At his core, Chaney was always too complex and caring a man to be defined completely by the rage he unleashed at Calipari, and the truce that they reached in time was maybe the most revealing example of how indignation and tenderness could swirl inside him at the same time. Watts worked for five conferences over his 26 years as a Division I referee, but the Atlantic 10 was his primary territory, and he had more than his share of confrontations with Chaney, most of which were settled and forgotten once Watts admitted he’d made a mistake or Chaney acknowledged that the ref had gotten the call right. “All John wanted was effort,” Watts said. “He didn’t want the stupid excuse.”
Watts retired from officiating in 2002, and his final Temple game was at Rhode Island, an Owls rout. Chaney stopped by the officials’ locker room after the game.
“George,” he said, “all my players liked you. Me … not so much.”
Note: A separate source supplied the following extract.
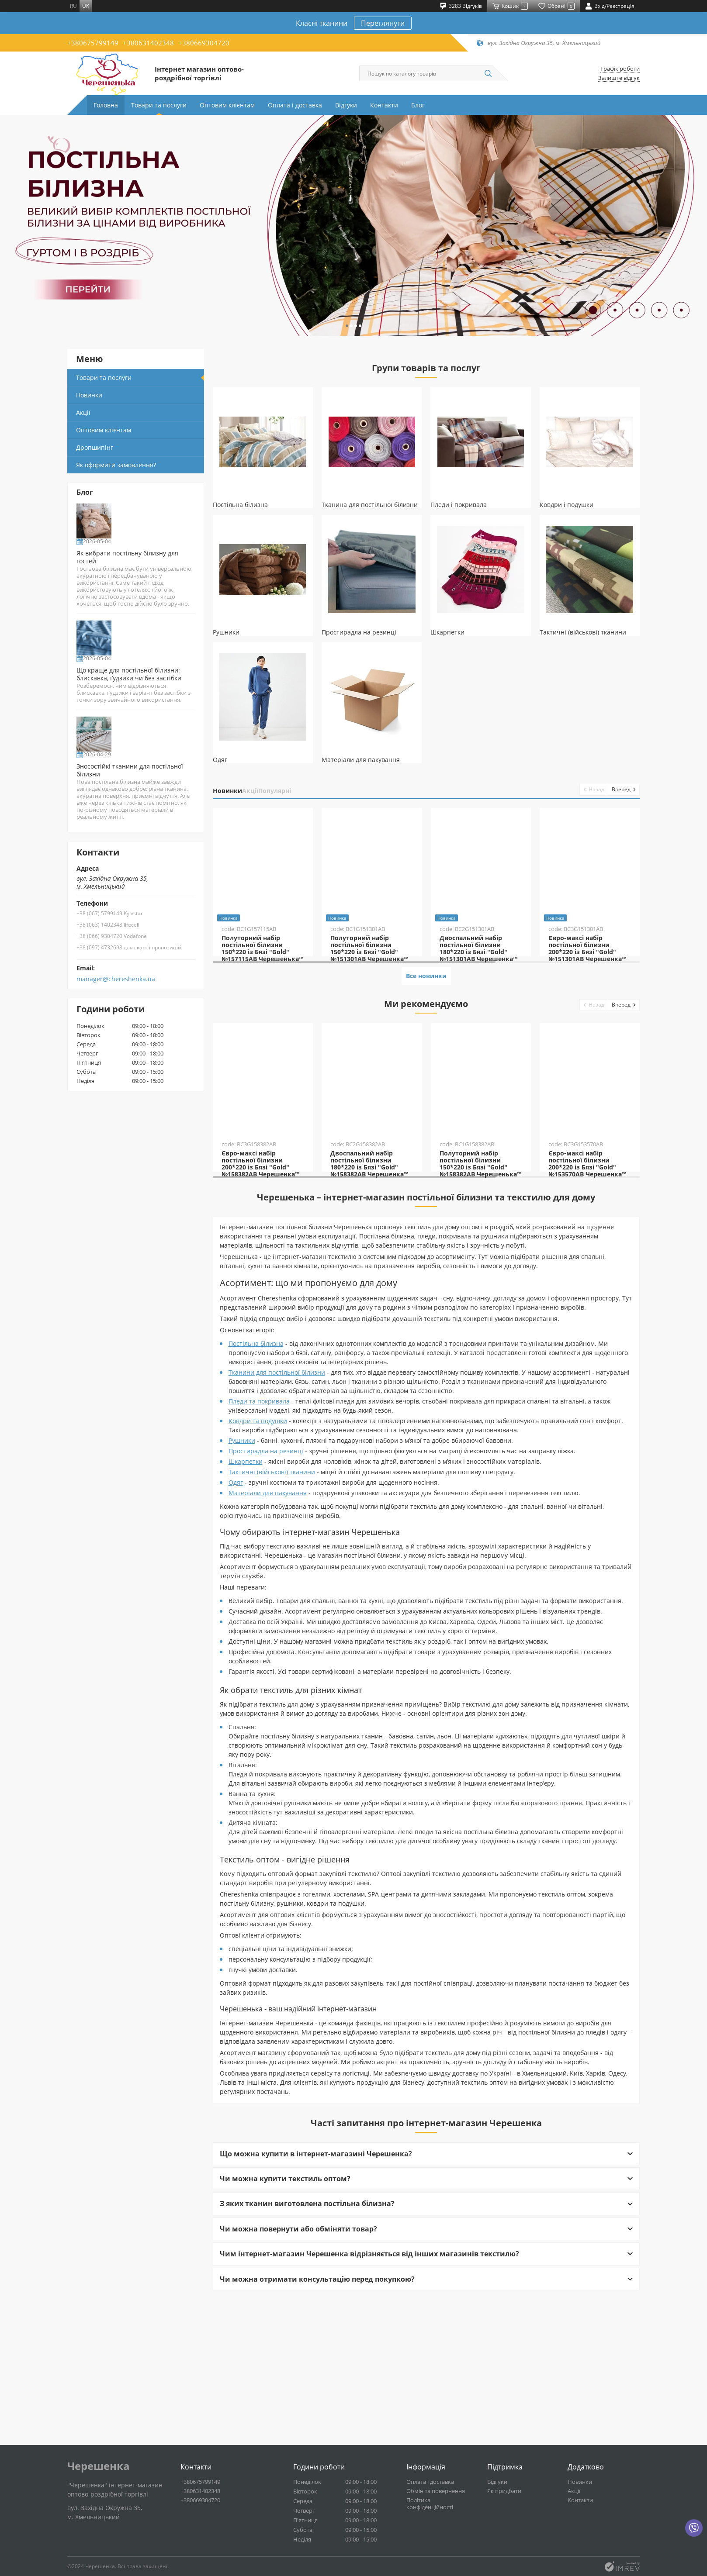 Image resolution: width=707 pixels, height=2576 pixels. I want to click on manager@chereshenka.ua, so click(115, 1041).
The two of them broke out in laughter. “Then he gave me the biggest, longest hug,” Watts said, “and shook my hand and wished me well. And he said, ‘I’ll see you down the road somewhere.’ Well, it’s a four-hour drive from Rhode Island back to Philly. I cried the whole way. All the [BS] a referee has to go through – the weather, the travel, the fans, the coaches, sleeping in a strange bed – him doing that little act of kindness and giving me that hug, it made it all worthwhile, coming from one man.”
George Watts fought back tears again telling that story Monday morning. From the madness of those UMass moments to the day he died, all John Chaney wanted was effort. All he wanted was a little justice, wherever and however he could get it. Bedlam was a small price to pay.